16.06. Wandel in Bildern

Strahlende Schönheit als trauriger Trümmerhaufen
Wir haben den schönsten Sonnenschein und blauen Himmel in Lyttelton. Die Temperaturen sind angenehm, gestern haben wir sogar vor dem neuen Domizil der Bäckerei - einem Container an der Stelle des abgerissenen Royal Hotels - gemütlich im Freien gesessen. Ein Glück, dass der Winter dieses Jahr auf sich warten lässt, damit die Leute, die ohne Heizung in feuchten, zugigen Häusern sitzen, wenigstens nicht erfrieren.
 
Vorgestern, nachdem ich meine Website auf den aktuellen Stand gebracht hatte, bin ich durch Lyttelton gewandert und habe die neuen Erdbeben-Schäden fotografiert. Alle drei Kirchen sind jetzt nur noch Ruinen, die Dächer, die nach dem Februar-Beben noch in guter Form schienen, sind beschädigt, weil die wackeligen Wände nachgaben. Das Dach der Holy Trinity Church liegt mehr oder weniger flach auf dem Rasen, hat den Kirchenbau unter sich begraben.
 
Auf den Bildern unten habe ich den Effekt der Erdbeben-Serie im Raum Christchurch anhand der Zerstörung der anglikanischen Holy Trinity Church in Lyttelton dokumentiert. Sie sieht von allen drei Kirchen hier im Ort am dramatischsten aus.
 

Holy Trinity Church - unbeschädigt vom 7,1-Beben im vergangenen September
(Das Foto ist zwar älter, aber die Kirche sah genauso aus)

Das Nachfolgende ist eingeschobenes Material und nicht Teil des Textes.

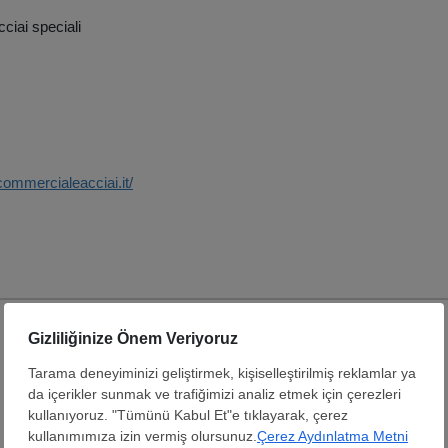
iai speciali
commercialeacciai.it/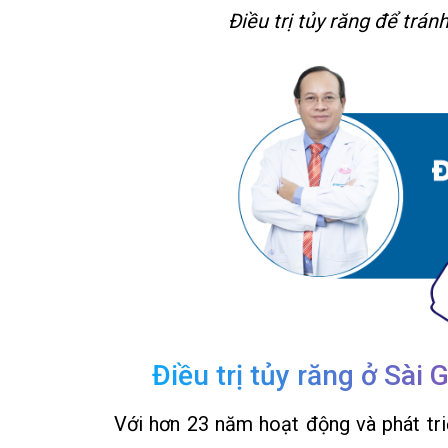
Điều trị tủy răng để trán
Điều trị tủy răng ở Sài
Với hơn 23 năm hoạt động và phát tr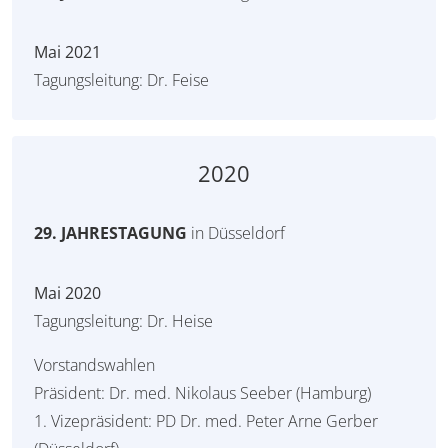
Mai 2021
Tagungsleitung: Dr. Feise
2020
29. JAHRESTAGUNG
in Düsseldorf
Mai 2020
Tagungsleitung: Dr. Heise
Vorstandswahlen
Präsident: Dr. med. Nikolaus Seeber (Hamburg)
1. Vizepräsident: PD Dr. med. Peter Arne Gerber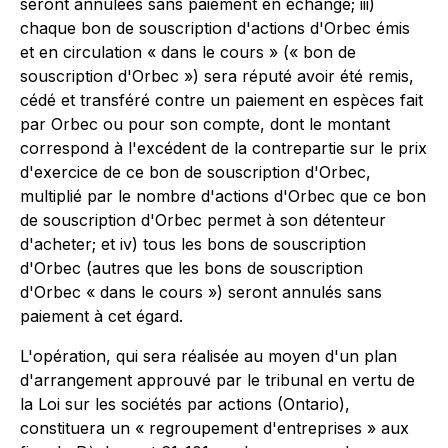
seront annulées sans paiement en échange; iii)
chaque bon de souscription d'actions d'Orbec émis
et en circulation « dans le cours » (« bon de
souscription d'Orbec ») sera réputé avoir été remis,
cédé et transféré contre un paiement en espèces fait
par Orbec ou pour son compte, dont le montant
correspond à l'excédent de la contrepartie sur le prix
d'exercice de ce bon de souscription d'Orbec,
multiplié par le nombre d'actions d'Orbec que ce bon
de souscription d'Orbec permet à son détenteur
d'acheter; et iv) tous les bons de souscription
d'Orbec (autres que les bons de souscription
d'Orbec « dans le cours ») seront annulés sans
paiement à cet égard.
L'opération, qui sera réalisée au moyen d'un plan
d'arrangement approuvé par le tribunal en vertu de
la
Loi sur les sociétés par actions
(Ontario),
constituera un « regroupement d'entreprises » aux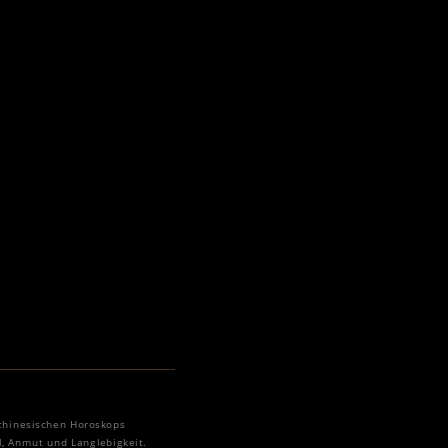
chinesischen Horoskops
l, Anmut und Langlebigkeit.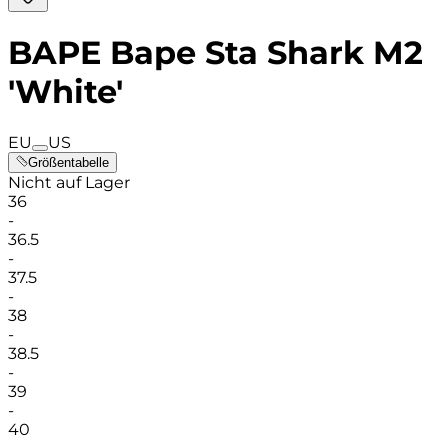
BAPE Bape Sta Shark M2
'White'
EU
US
Größentabelle
Nicht auf Lager
36
-
36.5
-
37.5
-
38
-
38.5
-
39
-
40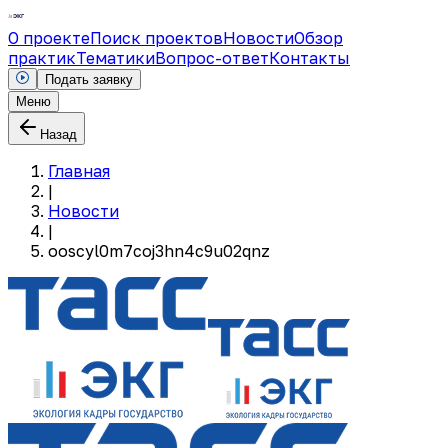
О проекте
Поиск проектов
Новости
Обзор
практик
Тематики
Вопрос-ответ
Контакты
Подать заявку
Меню
Назад
Главная
|
Новости
|
ooscyl0m7coj3hn4c9u02qnz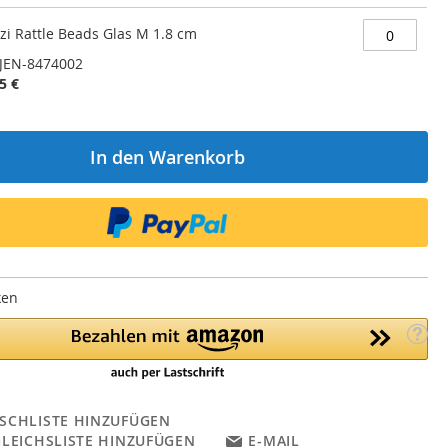
zi Rattle Beads Glas M 1.8 cm
JEN-8474002
5 €
In den Warenkorb
ken
SCHLISTE HINZUFÜGEN
GLEICHSLISTE HINZUFÜGEN
E-MAIL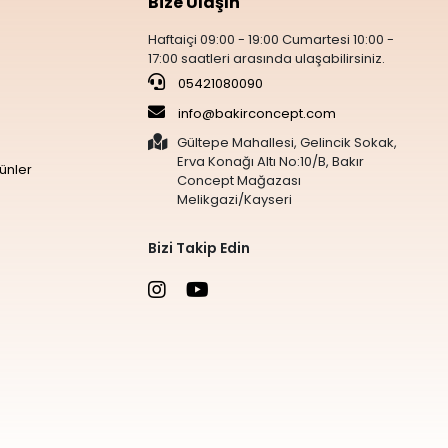
Bize Ulaşın
Haftaiçi 09:00 - 19:00 Cumartesi 10:00 -
17:00 saatleri arasında ulaşabilirsiniz.
05421080090
info@bakirconcept.com
Gültepe Mahallesi, Gelincik Sokak,
Erva Konağı Altı No:10/B, Bakır
ünler
Concept Mağazası
Melikgazi/Kayseri
Bizi Takip Edin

Ziemlich stark beschädigt nach dem Beben am 22. Februar,
die Mauern abgestützt, Fenster herausgefallen.
 
Ein paar Tage später wurde aus Sicherheitsgründen die Turmspitze
abgehoben, da sie einsturzgefährdet war.

Die totale Zerstörung am Montag, 13. Juni, nach dem 6,3 starken Erdbeben.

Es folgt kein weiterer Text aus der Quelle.